The measure of scrambled sets of interval self-maps $f:I=[0,1] \to I$ was studied by many authors, including Smítal, Misiurewicz, Bruckner and Hu, and Xiong and Yang. In this note, first we introduce the notion of ``$\ast$-chaos" which is related to chaos in the sense of Li-Yorke, and we prove a general theorem which is an improvement of a theorem of Kuratowski on independent sets. Second, we apply the result to scrambled sets of higher dimensional cases.

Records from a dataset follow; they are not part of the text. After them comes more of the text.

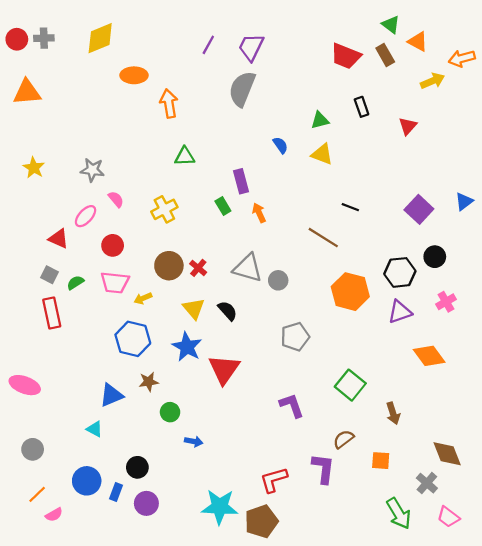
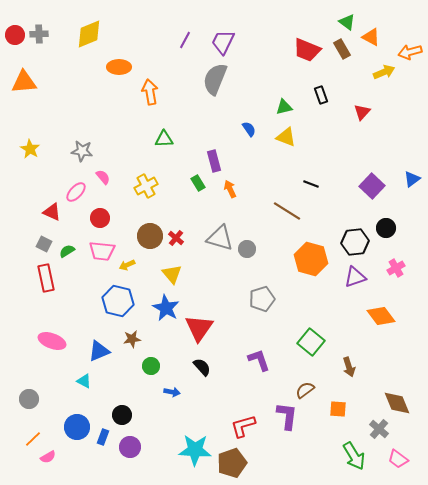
black semicircle: (227, 311) -> (202, 367), moved
pink ellipse: (25, 385) -> (52, 341), moved

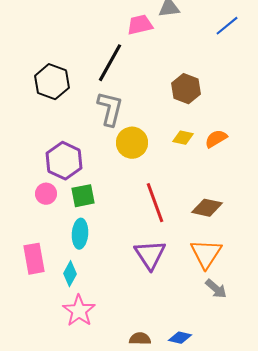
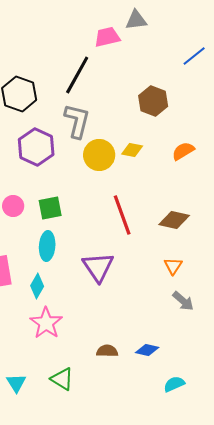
blue line: (227, 26) -> (194, 56), moved
yellow diamond: (183, 138) -> (132, 150), moved
purple hexagon: (64, 161) -> (36, 147), moved
orange triangle: (206, 254) -> (173, 266), size x0.6
purple triangle: (150, 255) -> (98, 267), moved

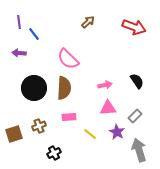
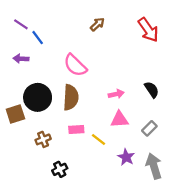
purple line: (19, 22) -> (21, 24), turned -48
red arrow: (134, 27) -> (148, 30), turned 35
purple star: (117, 132) -> (126, 157), moved
brown square: (14, 134) -> (15, 114), moved
yellow line: (90, 134) -> (98, 139), moved

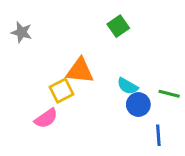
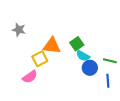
green square: (118, 26) -> (77, 44), moved
gray star: (22, 32) -> (19, 30), moved
blue line: (158, 135) -> (108, 81), moved

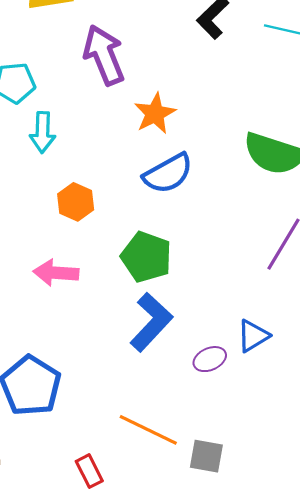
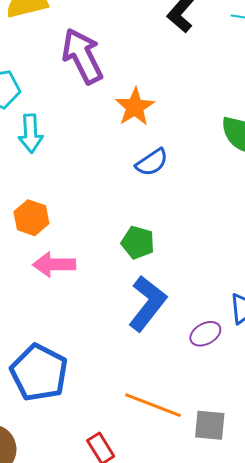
blue semicircle: (168, 173) -> (152, 162), size x0.7
orange hexagon: (76, 202) -> (31, 218), moved
green pentagon: (146, 257) -> (138, 243), size x0.7

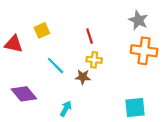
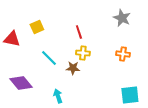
orange cross: (144, 51) -> (123, 54), moved, size x0.6
cyan square: (135, 107) -> (130, 95), moved
cyan arrow: (66, 109) -> (58, 96), turned -48

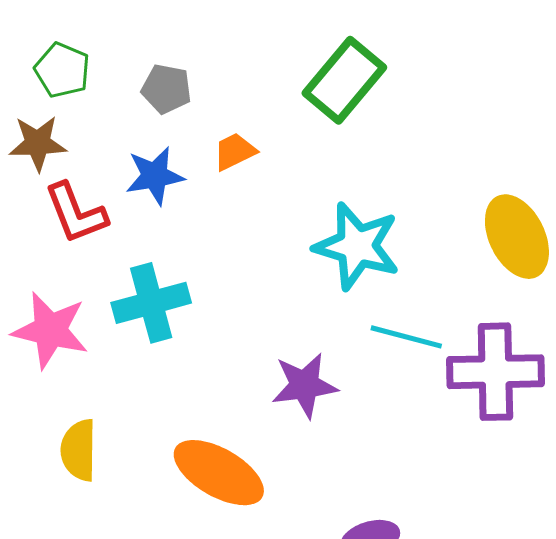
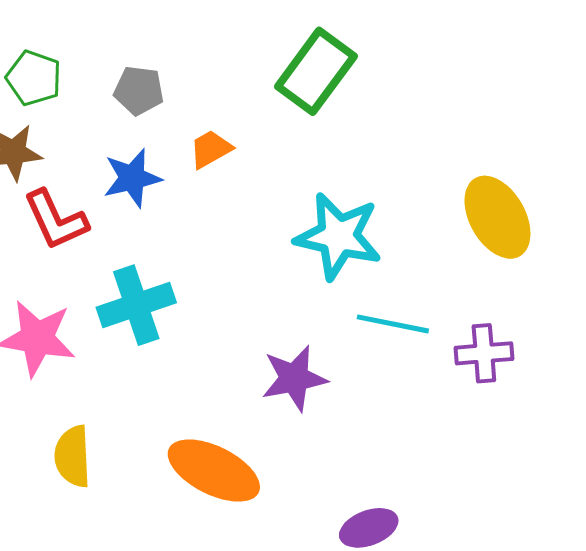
purple cross: (495, 372) -> (484, 353), size x0.6

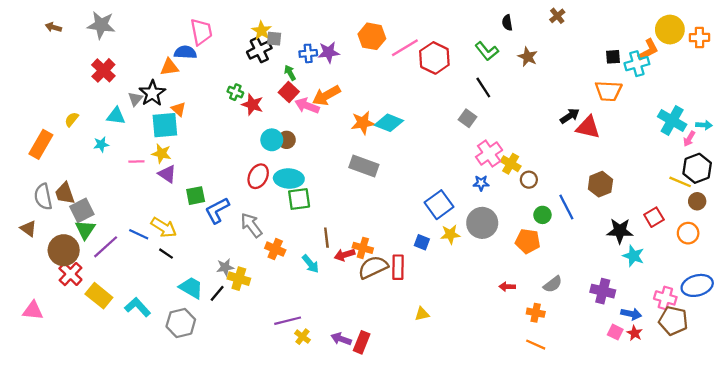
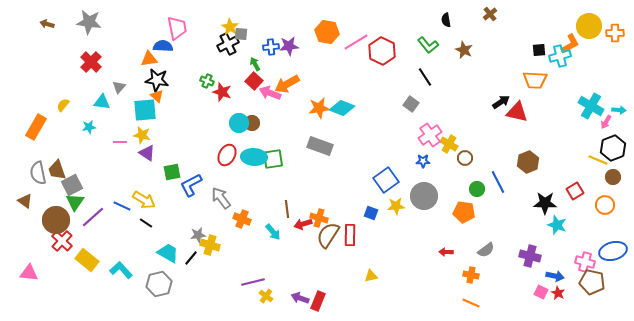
black star: (152, 93) -> (157, 80), moved, turned -30
green square: (299, 199) -> (273, 159), moved
brown semicircle: (373, 267) -> (328, 235), turned -32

In particular, we show that if a map $f: I^{k} \to I^{k}~(k\geq 1)$ of the unit $k$-cube $I^k$ is $\ast$-chaotic on $I^{k}$, then for any $\epsilon > 0$ there is a map $g: I^{k} \to I^{k}$ such that $f$ and $g$ are topologically conjugate, $d(f,g) < \epsilon$ and $g$ has a scrambled set which has Lebesgue measure 1, and hence if $k \geq 2$, then there is a homeomorphism $f: I^{k} \to I^{k}$ with a scrambled set $S$ satisfying that $S$ is an $F_{\sigma}$-set in $I^k$ and $S$ has Lebesgue measure 1.